My biggest linguistic surprise has come from the language with which I expected the least trouble. English is English, or so I thought. I’m realizing more and more that even when I’m communicating in English there are subtle gaps in meaning that can often bedevil the conversation. So I’ll think that I’ve scheduled to meet one of my friends at a certain place only to find that he’s somewhere else. Or I’ll plan a route to run with one of the guys on the cross country team only to find out that we meant radically different courses. It’s hard to explain because I don’t understand what’s going on myself. Part of the story is that the vast majority of homes do not speak a European language as their first language. But I don’t want to imply that the gaps in communication are emerging because the people I’m talking to somehow have an inferior grasp of the English language. Quite the contrary. To hazard a terribly speculative guess, I think that languages are systems of meaning and that you impose your mother tongue’s system of meaning onto your new language, but the overlap isn’t perfect.

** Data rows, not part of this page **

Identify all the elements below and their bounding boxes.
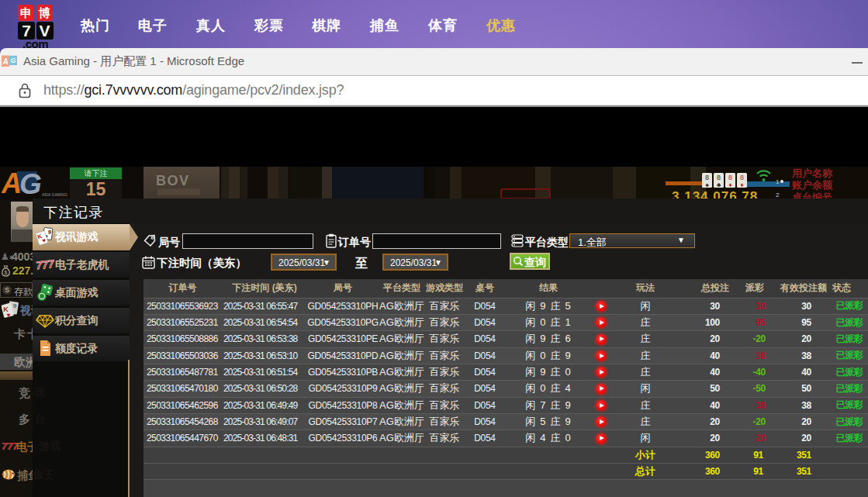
- svg-text:♣: ♣: [717, 181, 721, 188]
- svg-text:♦: ♦: [728, 181, 731, 188]
- svg-text:G: G: [19, 168, 42, 198]
- svg-text:9: 9: [13, 302, 17, 309]
- svg-text:8: 8: [728, 174, 732, 181]
- svg-text:A: A: [2, 57, 8, 66]
- svg-text:8: 8: [740, 174, 744, 181]
- svg-text:777: 777: [36, 257, 54, 271]
- svg-text:♦: ♦: [740, 181, 743, 188]
- svg-text:G: G: [10, 57, 16, 64]
- svg-text:$: $: [5, 270, 8, 275]
- svg-text:8: 8: [717, 174, 721, 181]
- svg-text:ASIA GAMING: ASIA GAMING: [42, 192, 67, 197]
- svg-text:8: 8: [705, 174, 709, 181]
- svg-text:♥: ♥: [7, 312, 11, 319]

One final thought on language. Ghana has about forty different ethnic groups. Although a strong plurality of them speak Twi, linguistic fragmentation is a fact of life here as in much of the rest of Sub-Saharan Africa. English as a national language is problematic, but I wonder if without it, would the nation even be possible?

02 October, 2008

Akuafo Hall Fountain

The Beautyful Ones Are Not Yet Born

Eid Mubarak, a few days late. Tuesday was Eid al-Fitr, the conclusion of the month of Ramadan, which means that many of my friends on campus (Yes, I do have many friends) can now partake in food and water during daylight hours. President Kuofor declared Eid al-Fitr a national holiday just a few years ago.
Speaking of the President, I just learned that he was an active member of the Rotary Club of Accra, my very own host club. Continuing the free association, I just joined two other Ambassadorial Scholars in giving brief presentations on our backgrounds and respective cultures to the club. I exchanged the flag of the Downtown Greenville Club with the President of the Accra club.

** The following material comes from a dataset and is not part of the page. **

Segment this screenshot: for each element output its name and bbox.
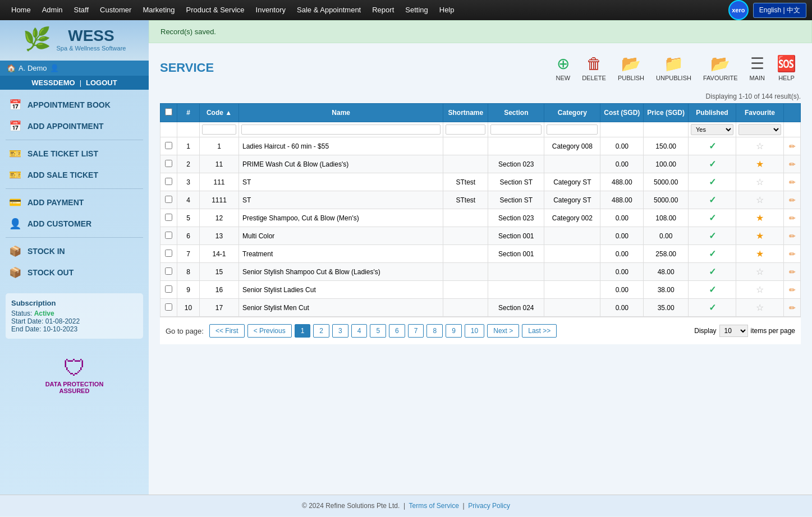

I’ve been doing a lot of reading since I arrived. I just completed Ayi Kewi Armah’s The Beautyful Ones Are Not Yet Born. Armah (b. Takoradi, Ghana 1939) penned this scathing critique of political corruption in post-independence Ghana just eleven years after the country attained independence. The novel’s setting straddles the end of the Nkrumah regime and the first military government, so circa 1966. Images of pollution and filth permeate the work. It is a book about life after the death of hope, of a dream rotting on the vine. I highly recommend it.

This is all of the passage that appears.